▶ **Problem details**: All lines from the one containing "Pokemon Cards" down to the one containing "Get more from Outlook", both ends included, are to be given again exactly; omit the rest of the listing below.

▶ **Supplied data**:
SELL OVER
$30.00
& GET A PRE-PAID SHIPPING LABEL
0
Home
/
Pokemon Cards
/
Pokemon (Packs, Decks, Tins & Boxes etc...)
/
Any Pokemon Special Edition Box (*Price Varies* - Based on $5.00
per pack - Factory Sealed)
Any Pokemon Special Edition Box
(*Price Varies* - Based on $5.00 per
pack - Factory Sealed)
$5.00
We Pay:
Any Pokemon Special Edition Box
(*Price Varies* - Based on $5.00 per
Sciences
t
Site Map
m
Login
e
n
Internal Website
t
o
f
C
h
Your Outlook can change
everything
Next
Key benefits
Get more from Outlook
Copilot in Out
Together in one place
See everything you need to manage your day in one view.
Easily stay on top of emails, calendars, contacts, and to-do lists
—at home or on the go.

==

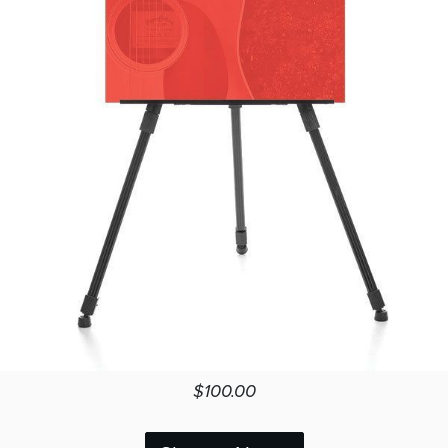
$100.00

▶ **Answer for this exercise**:
Pokemon Cards
/
Pokemon (Packs, Decks, Tins & Boxes etc...)
/
Any Pokemon Special Edition Box (*Price Varies* - Based on $5.00
per pack - Factory Sealed)
Any Pokemon Special Edition Box
(*Price Varies* - Based on $5.00 per
pack - Factory Sealed)
$5.00
We Pay:
Any Pokemon Special Edition Box
(*Price Varies* - Based on $5.00 per
Sciences
t
Site Map
m
Login
e
n
Internal Website
t
o
f
C
h
Your Outlook can change
everything
Next
Key benefits
Get more from Outlook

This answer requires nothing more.